AIM OF THE TASK:
Give the data again exactly as written, without any of its pictures.

Dataset entries

---

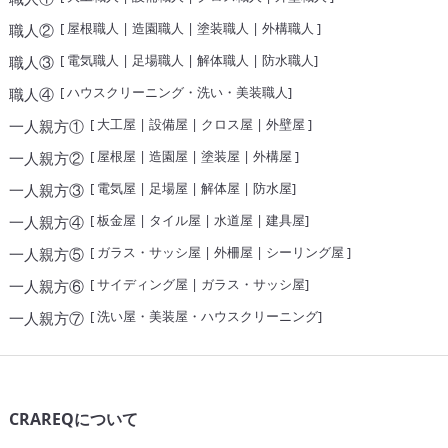
[
屋根職人
|
造園職人
|
塗装職人
|
外構職人
]
職人②
[
電気職人
|
足場職人
|
解体職人
|
防水職人
]
職人③
[
ハウスクリーニング・洗い・美装職人
]
職人④
[
大工屋
|
設備屋
|
クロス屋
|
外壁屋
]
一人親方①
[
屋根屋
|
造園屋
|
塗装屋
|
外構屋
]
一人親方②
[
電気屋
|
足場屋
|
解体屋
|
防水屋
]
一人親方③
[
板金屋
|
タイル屋
|
水道屋
|
建具屋
]
一人親方④
[
ガラス・サッシ屋
|
外柵屋
|
シーリング屋
]
一人親方⑤
[
サイディング屋
|
ガラス・サッシ屋
]
一人親方⑥
[
洗い屋・美装屋・ハウスクリーニング
]
一人親方⑦
CRAREQについて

---

SOLUTION:
[
屋根職人
|
造園職人
|
塗装職人
|
外構職人
]
職人②
[
電気職人
|
足場職人
|
解体職人
|
防水職人
]
職人③
[
ハウスクリーニング・洗い・美装職人
]
職人④
[
大工屋
|
設備屋
|
クロス屋
|
外壁屋
]
一人親方①
[
屋根屋
|
造園屋
|
塗装屋
|
外構屋
]
一人親方②
[
電気屋
|
足場屋
|
解体屋
|
防水屋
]
一人親方③
[
板金屋
|
タイル屋
|
水道屋
|
建具屋
]
一人親方④
[
ガラス・サッシ屋
|
外柵屋
|
シーリング屋
]
一人親方⑤
[
サイディング屋
|
ガラス・サッシ屋
]
一人親方⑥
[
洗い屋・美装屋・ハウスクリーニング
]
一人親方⑦
CRAREQについて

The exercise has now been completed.